Each story or novel excerpt possesses its own charms. I give the Menacing Mood Award to Biasotto, for “The Virgin in the Grotto,” with its eerie tone and flirtation with matricide: “The only sound from her mother’s room is the fan dragging the air in one sustained breath”. Niskala wins Best Action-Adventure Award, for her sterling sword-fight scenes. Barclay’s gem is the long story “Jigger,” which melds Saskatchewan history – the Depression, the Regina Riot, a train-riding hobo, and the Weyburn Psychiatric Hospital – and a tender tale about first love: she receives the Most Effective Storytelling Award. I quickly warmed to Trettwer’s downwardly-mobile character, Miller – who drinks himself into oblivion and forgets his daughter’s birthday: Realistic Characterization Of A Contemporary Character Award. Banks easily takes the Local Colour Award, with her excellent descriptions of smalltown Saskatchewan, ie: “We drive past the lot where the hardware store once stood, and the rows of Manitoba maples that shaded the long-demolished school and playground, now covered in thistles.” (Big points, too, for her “rusted advertising sign for a forgotten brand of engine oil”.) Riess’s single contribution, “Bus Ride,” earns the Reader Empathy For A Character Award, and Bower, in her piece about aging women looking out for each other, secures the Dark Humour Award.

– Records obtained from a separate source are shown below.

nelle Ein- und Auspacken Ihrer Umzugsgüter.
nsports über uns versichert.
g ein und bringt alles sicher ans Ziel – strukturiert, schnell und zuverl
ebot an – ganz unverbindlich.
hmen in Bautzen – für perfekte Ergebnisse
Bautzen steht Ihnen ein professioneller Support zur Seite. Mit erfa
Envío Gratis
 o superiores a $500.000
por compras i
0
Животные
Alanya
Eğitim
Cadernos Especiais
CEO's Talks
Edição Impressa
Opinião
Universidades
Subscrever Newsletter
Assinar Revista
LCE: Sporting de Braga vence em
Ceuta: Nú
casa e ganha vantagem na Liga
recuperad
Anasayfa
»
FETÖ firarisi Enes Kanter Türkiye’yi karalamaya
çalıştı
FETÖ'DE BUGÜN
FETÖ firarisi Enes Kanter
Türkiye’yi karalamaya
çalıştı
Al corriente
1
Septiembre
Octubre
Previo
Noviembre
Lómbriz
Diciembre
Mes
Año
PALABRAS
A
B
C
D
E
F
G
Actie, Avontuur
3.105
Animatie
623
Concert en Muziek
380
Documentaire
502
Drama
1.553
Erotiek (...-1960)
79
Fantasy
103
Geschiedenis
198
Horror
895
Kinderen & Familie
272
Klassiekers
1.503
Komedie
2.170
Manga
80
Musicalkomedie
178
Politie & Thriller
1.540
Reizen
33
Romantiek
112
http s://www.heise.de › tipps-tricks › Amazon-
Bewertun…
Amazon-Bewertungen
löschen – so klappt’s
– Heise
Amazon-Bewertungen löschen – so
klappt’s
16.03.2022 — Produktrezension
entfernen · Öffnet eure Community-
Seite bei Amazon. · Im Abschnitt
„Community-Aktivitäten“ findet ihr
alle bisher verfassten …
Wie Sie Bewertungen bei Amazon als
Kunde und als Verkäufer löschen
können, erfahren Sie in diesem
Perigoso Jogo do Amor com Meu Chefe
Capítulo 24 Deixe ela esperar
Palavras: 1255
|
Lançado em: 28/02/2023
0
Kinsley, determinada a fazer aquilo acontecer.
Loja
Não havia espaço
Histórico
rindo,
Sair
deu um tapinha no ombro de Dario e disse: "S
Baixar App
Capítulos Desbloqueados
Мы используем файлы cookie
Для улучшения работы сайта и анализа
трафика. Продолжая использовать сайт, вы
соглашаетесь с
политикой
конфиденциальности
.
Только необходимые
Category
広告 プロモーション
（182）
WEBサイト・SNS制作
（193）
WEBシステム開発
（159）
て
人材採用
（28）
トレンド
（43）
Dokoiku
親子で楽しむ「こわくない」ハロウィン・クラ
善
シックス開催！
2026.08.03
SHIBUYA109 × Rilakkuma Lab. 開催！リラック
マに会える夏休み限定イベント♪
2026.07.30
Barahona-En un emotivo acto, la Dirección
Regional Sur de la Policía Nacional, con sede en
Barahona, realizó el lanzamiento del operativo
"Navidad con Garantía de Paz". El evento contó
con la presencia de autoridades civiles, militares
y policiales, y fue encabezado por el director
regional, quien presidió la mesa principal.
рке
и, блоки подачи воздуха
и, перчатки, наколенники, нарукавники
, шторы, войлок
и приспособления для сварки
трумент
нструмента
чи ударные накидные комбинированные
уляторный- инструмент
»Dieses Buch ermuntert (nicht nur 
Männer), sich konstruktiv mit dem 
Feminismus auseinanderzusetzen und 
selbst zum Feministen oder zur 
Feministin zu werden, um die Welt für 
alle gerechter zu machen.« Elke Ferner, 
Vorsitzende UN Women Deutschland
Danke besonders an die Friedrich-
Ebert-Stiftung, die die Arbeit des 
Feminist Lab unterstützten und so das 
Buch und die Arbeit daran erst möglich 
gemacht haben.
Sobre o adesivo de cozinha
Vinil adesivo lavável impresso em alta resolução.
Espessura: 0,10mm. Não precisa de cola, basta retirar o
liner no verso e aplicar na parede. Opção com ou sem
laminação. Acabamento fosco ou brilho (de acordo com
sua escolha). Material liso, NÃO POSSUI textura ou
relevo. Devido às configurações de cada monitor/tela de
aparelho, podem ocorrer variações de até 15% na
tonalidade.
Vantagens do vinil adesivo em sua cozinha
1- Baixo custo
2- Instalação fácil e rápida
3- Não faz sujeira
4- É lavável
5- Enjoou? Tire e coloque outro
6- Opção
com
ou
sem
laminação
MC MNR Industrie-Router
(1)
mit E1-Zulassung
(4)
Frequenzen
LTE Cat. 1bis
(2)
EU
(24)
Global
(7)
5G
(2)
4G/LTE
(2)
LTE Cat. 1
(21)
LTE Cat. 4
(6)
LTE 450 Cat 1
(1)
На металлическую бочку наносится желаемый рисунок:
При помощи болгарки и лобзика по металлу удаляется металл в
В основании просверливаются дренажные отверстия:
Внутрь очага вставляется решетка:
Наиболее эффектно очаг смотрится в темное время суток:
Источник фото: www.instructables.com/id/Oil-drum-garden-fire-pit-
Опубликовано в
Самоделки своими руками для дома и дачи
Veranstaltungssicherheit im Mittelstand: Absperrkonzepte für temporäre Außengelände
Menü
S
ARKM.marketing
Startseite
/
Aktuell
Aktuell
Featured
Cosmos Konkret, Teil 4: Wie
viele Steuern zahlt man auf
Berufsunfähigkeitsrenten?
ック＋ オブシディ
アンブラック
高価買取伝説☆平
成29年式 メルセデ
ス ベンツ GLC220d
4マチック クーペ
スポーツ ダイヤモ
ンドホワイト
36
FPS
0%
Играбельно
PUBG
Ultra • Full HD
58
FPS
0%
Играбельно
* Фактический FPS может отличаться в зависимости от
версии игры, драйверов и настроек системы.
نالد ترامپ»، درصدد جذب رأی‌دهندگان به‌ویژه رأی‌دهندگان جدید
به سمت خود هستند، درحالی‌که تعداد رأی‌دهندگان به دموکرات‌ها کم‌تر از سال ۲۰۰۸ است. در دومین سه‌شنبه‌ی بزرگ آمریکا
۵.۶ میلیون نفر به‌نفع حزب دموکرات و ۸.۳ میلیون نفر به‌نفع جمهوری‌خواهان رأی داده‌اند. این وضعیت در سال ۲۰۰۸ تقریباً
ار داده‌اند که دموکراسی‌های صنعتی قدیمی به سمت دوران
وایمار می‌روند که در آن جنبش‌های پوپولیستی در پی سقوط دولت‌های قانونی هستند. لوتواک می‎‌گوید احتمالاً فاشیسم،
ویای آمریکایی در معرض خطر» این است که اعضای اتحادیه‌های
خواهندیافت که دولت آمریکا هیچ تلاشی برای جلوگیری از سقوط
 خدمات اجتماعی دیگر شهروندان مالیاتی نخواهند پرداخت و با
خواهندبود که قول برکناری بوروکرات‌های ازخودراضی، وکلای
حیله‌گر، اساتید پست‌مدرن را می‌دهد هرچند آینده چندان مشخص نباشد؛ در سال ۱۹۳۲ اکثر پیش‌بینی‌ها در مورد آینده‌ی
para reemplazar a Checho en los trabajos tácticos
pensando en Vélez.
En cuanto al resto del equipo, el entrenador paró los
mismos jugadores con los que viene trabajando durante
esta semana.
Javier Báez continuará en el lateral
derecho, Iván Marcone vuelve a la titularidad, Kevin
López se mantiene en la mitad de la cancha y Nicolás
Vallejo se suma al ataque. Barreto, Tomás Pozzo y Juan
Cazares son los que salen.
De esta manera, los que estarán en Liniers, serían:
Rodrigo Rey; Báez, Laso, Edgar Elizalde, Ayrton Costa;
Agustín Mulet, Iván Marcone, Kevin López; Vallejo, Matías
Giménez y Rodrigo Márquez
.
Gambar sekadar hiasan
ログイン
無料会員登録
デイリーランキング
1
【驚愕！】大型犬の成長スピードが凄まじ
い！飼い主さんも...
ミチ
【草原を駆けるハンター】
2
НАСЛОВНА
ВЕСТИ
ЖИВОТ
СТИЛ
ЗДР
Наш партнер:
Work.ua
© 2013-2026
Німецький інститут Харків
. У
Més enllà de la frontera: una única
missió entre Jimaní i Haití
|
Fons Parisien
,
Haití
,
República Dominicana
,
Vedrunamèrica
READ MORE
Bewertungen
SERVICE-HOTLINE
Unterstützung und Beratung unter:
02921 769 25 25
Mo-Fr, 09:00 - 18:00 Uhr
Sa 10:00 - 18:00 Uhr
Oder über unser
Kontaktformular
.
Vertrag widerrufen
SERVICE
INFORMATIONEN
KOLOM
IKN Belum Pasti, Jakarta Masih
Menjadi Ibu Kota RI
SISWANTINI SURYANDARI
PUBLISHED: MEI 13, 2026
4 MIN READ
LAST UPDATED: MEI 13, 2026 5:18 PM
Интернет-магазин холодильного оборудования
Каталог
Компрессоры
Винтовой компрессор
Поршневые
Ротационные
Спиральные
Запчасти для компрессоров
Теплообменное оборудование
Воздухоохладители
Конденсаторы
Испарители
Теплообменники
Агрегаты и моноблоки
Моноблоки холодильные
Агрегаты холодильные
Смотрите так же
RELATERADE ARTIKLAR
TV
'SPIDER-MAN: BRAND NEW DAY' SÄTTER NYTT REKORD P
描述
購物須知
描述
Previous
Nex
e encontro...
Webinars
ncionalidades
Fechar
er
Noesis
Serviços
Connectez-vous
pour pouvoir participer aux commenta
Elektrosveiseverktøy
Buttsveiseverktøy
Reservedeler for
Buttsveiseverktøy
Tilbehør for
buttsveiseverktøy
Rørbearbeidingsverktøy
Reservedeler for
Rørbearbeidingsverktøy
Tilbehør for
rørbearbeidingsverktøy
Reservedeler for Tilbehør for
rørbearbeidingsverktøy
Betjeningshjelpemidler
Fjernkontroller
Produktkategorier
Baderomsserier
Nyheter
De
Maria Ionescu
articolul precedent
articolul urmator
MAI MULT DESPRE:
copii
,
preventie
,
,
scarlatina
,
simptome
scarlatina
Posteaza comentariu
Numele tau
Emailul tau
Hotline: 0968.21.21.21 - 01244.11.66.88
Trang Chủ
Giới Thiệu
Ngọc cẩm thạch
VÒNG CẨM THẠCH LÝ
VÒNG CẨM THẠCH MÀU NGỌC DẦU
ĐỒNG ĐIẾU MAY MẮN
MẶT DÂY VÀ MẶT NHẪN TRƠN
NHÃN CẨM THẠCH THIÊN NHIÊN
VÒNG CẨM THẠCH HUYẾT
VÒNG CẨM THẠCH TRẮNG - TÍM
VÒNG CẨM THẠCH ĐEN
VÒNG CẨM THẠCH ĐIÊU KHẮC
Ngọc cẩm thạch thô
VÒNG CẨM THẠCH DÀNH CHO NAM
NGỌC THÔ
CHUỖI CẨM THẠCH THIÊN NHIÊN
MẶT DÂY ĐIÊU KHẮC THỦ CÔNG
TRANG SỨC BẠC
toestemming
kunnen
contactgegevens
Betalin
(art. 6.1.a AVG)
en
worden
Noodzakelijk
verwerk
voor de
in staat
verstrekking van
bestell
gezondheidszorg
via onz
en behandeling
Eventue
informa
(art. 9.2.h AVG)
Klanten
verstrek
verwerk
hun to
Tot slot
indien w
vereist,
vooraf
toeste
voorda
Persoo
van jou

Linda Biasotto hosted the barbeque where it all began, and she deserves mention for one of the finest images. In “Flying,” her teen protagonist describes a veranda at a rich friend’s home as “a white barge ready to detach and float across the new lawn”. I love it when a writer helps me to see the ordinary in a brand new way, and when a group of writers brainstorm an idea and it comes – beautifully, deliciously – to fruition.